The two men have been at loggerheads for months amid mounting tension in a country where Mugabe’s opponents say hundreds of political activists were killed during the last presidential election in 2008.
Mugabe told more than 4 000 of his Zanu-PF party supporters that the uneasy arrangement with arch-rival Tsvangirai’s Movement for Democratic Change (MDC) had not solved the country’s problems and should be dissolved.
“We agreed to work together… as a compromise to enable us to sort things out, establish peace, political stability, now some are dragging their feet,” the veteran leader said.
“The GPA can’t be allowed to continue,” he added, referring to the Global Political Agreement with the MDC, the former opposition party that joined Zanu-PF in a shaky unity government in February 2009.
The coalition government had been plagued by disagreements over how to handle the country’s massive debt and the food shortages, and internal haggling over who gets key jobs.
Fresh elections
Mugabe, who has for months been calling for fresh elections, said the MDC had not honoured the deal.
“What it has done is to reveal and expose to us what we did not know, now we know this creature the MDC, has no policy, no ideology, no philosophy except change, change,” he said, opening the conference.
Mugabe and Tsvangirai formed the compromise administration six months after a chaotic and inconclusive presidential vote.
The veteran leader, who at 86 is Africa’s oldest leader, has signalled that he wants elections to be held next year, but the MDC has said key reforms must be put in place first to ensure a free and fair vote.
Zanu-PF delegates at the party conference in the eastern city of Mutare, however, are expected to rubber stamp Mugabe’s push for polls.

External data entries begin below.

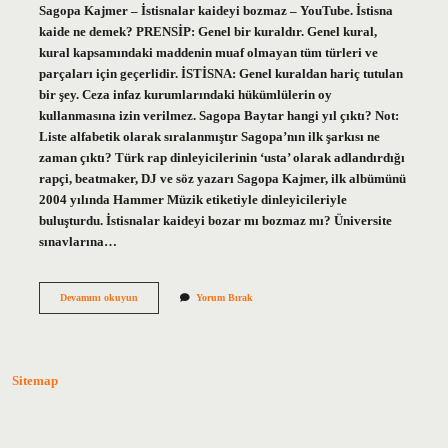
Sagopa Kajmer – İstisnalar kaideyi bozmaz – YouTube. İstisna
kaide ne demek? PRENSİP: Genel bir kuraldır. Genel kural,
kural kapsamındaki maddenin muaf olmayan tüm türleri ve
parçaları için geçerlidir. İSTİSNA: Genel kuraldan hariç tutulan
bir şey. Ceza infaz kurumlarındaki hükümlülerin oy
kullanmasına izin verilmez. Sagopa Baytar hangi yıl çıktı? Not:
Liste alfabetik olarak sıralanmıştır Sagopa’nın ilk şarkısı ne
zaman çıktı? Türk rap dinleyicilerinin ‘usta’ olarak adlandırdığı
rapçi, beatmaker, DJ ve söz yazarı Sagopa Kajmer, ilk albümünü
2004 yılında Hammer Müzik etiketiyle dinleyicileriyle
buluşturdu. İstisnalar kaideyi bozar mı bozmaz mı? Üniversite
sınavlarına…
Istisnalar
Devamını okuyun
Yorum Bırak
Kaideyi
Bozmaz
Sözü
Kime
Ait
Sitemap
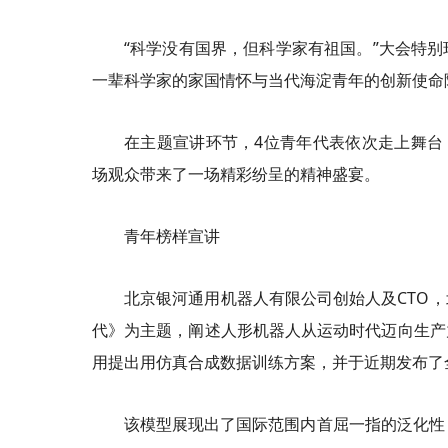
“科学没有国界，但科学家有祖国。”大会特
一辈科学家的家国情怀与当代海淀青年的创新使命
在主题宣讲环节，4位青年代表依次走上舞台
场观众带来了一场精彩纷呈的精神盛宴。
青年榜样宣讲
北京银河通用机器人有限公司创始人及CTO
代》为主题，阐述人形机器人从运动时代迈向生产
用提出用仿真合成数据训练方案，并于近期发布了全球
该模型展现出了国际范围内首屈一指的泛化性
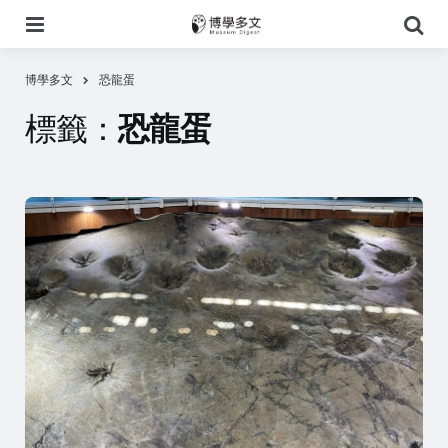
選
搜
單
尋
博學多文
恐龍蛋
標籤：
恐龍蛋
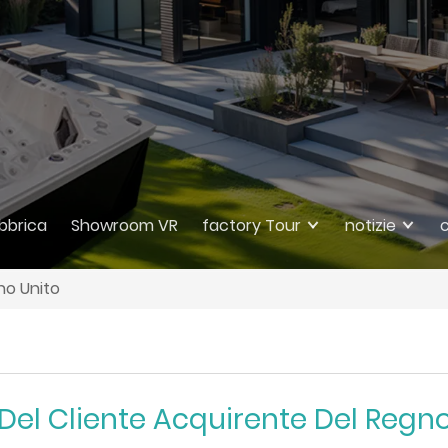
abbrica
Showroom VR
factory Tour
notizie
no Unito
Del Cliente Acquirente Del Regno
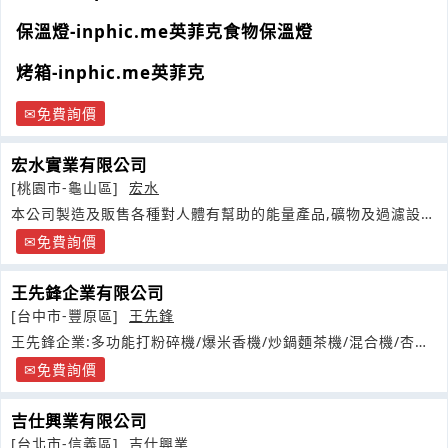
保溫燈-inphic.me英菲克食物保溫燈
烤箱-inphic.me英菲克
免費詢價
宏水實業有限公司
[桃園市-龜山區]
宏水
本公司製造及販售各種對人體有幫助的能量產品,礦物及過濾設
備.想要健康
免費詢價
王先鋒企業有限公司
[台中市-豐原區]
王先鋒
王先鋒企業:多功能打粉碎機/爆米香機/炒鍋麵茶機/混合機/杏仁
芝麻機
免費詢價
吉仕興業有限公司
[台北市-信義區]
吉仕興業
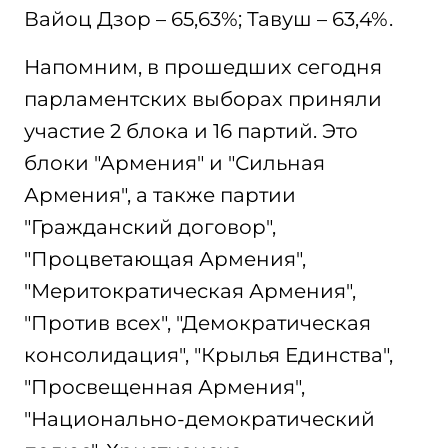
Вайоц Дзор – 65,63%; Тавуш – 63,4%.
Напомним, в прошедших сегодня
парламентских выборах приняли
участие 2 блока и 16 партий. Это
блоки "Армения" и "Сильная
Армения", а также партии
"Гражданский договор",
"Процветающая Армения",
"Меритократическая Армения",
"Против всех", "Демократическая
консолидация", "Крылья Единства",
"Просвещенная Армения",
"Национально-демократический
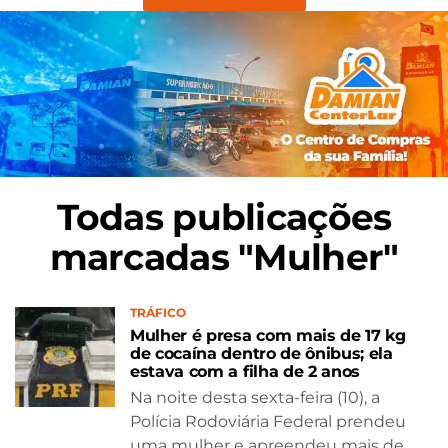
Todas publicações
marcadas "Mulher"
TRÁFICO
Mulher é presa com mais de 17 kg
de cocaína dentro de ônibus; ela
estava com a filha de 2 anos
Na noite desta sexta-feira (10), a
Polícia Rodoviária Federal prendeu
uma mulher e apreendeu mais de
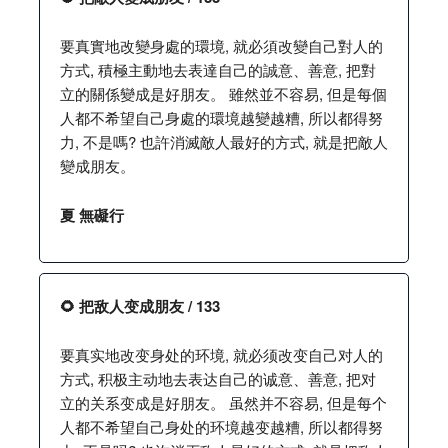
要真實地改變身處的環境, 就必須改變自己對人的
方式, 積極主動地去表達自己的誠意、善意, 把對
立的關係變成是好朋友。 雖然並不容易, 但是每個
人都不希望自己身處的環境越變越糟, 所以都得努
力, 不是嗎? 也許消滅敵人最好的方式, 就是把敵人
變成朋友。
夏 無礙行
🌻 把敌人变成朋友 / 133
要真实地改变身处的环境, 就必须改变自己对人的
方式, 积极主动地去表达自己的诚意、善意, 把对
立的关系变成是好朋友。 虽然并不容易, 但是每个
人都不希望自己身处的环境越变越糟, 所以都得努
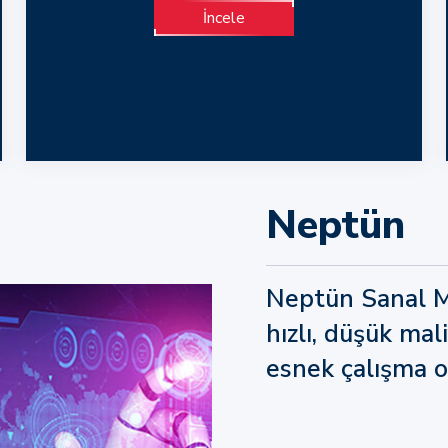
İncele
Neptün
Neptün Sanal Ma
hızlı, düşük mal
esnek çalışma o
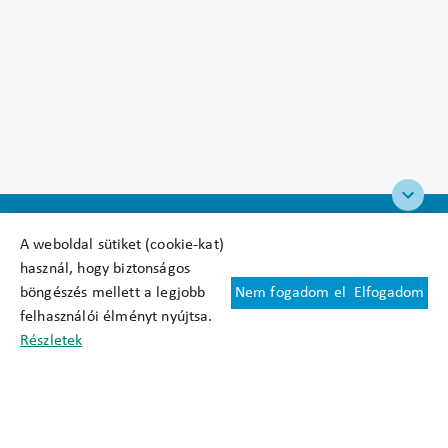
A weboldal sütiket (cookie-kat)
használ, hogy biztonságos
böngészés mellett a legjobb
Nem fogadom el
Elfogadom
Felhasználási feltételek
felhasználói élményt nyújtsa.
Cookie nyilatkozat
Részletek
Adatkezelési tájékoztató
Oldaltérkép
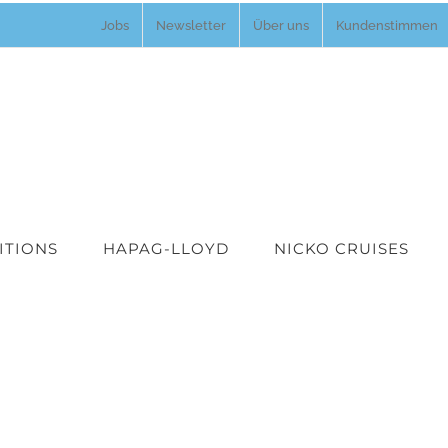
Jobs
Newsletter
Über uns
Kundenstimmen
ITIONS
HAPAG-LLOYD
NICKO CRUISES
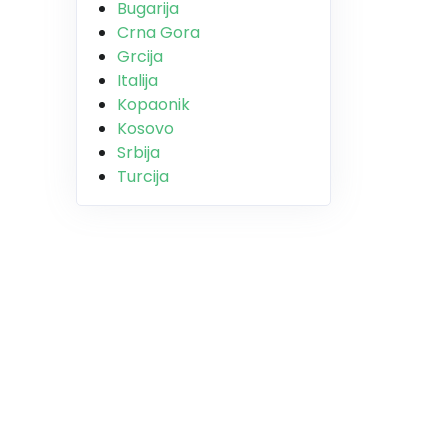
Bugarija
Crna Gora
Grcija
Italija
Kopaonik
Kosovo
Srbija
Turcija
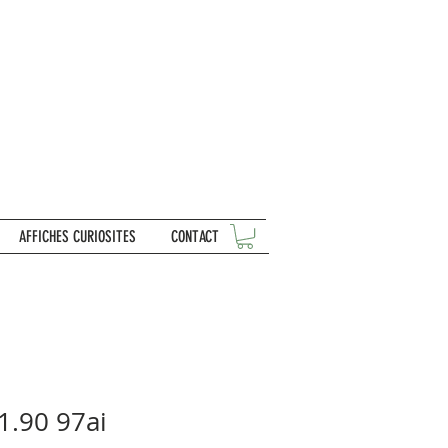
AFFICHES CURIOSITES
CONTACT
1.90 97ai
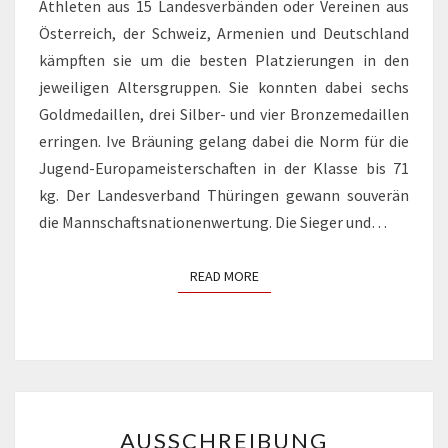
Athleten aus 15 Landesverbänden oder Vereinen aus
Österreich, der Schweiz, Armenien und Deutschland
kämpften sie um die besten Platzierungen in den
jeweiligen Altersgruppen. Sie konnten dabei sechs
Goldmedaillen, drei Silber- und vier Bronzemedaillen
erringen. Ive Bräuning gelang dabei die Norm für die
Jugend-Europameisterschaften in der Klasse bis 71
kg. Der Landesverband Thüringen gewann souverän
die Mannschaftsnationenwertung. Die Sieger und…
READ MORE
READ MORE
AUSSCHREIBUNG
AUSSCHREIBUNG
BUNDESLIGASAISON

“Every delegate is ready for the battle of elections next year,” Mike Madiro, a Zanu-PF provincial chairperson, earlier told AFP.
Revenge
In March 2008, Tsvangirai won the presidential election defeating Mugabe, but he fell short of the required majority resulting in a run-off ballot which the MDC leader refused to take part in, allowing Mugabe to win unopposed.
On Thursday, Tsvangirai said only a presidential vote would address the issue of “illegitimacy” following the disputed run-off poll, but he refused to specify any date when elections should take place.
The MDC has previously said that credible polls are not possible until 2012 at the earliest.
Mugabe also used the conference on Friday to warn British and US companies in Zimbabwe that they faced nationalisation if the international community failed to drop sanctions against Mugabe and his inner circle.
“Why should we continue having companies and organisations that are supported by Britain and America without hitting back? Time has come for us to revenge,” he said, referring to laws that allow him to take the companies over.
“We can read the riot act and say this is 51% we are taking and if the sanctions persist we are taking over 100%.”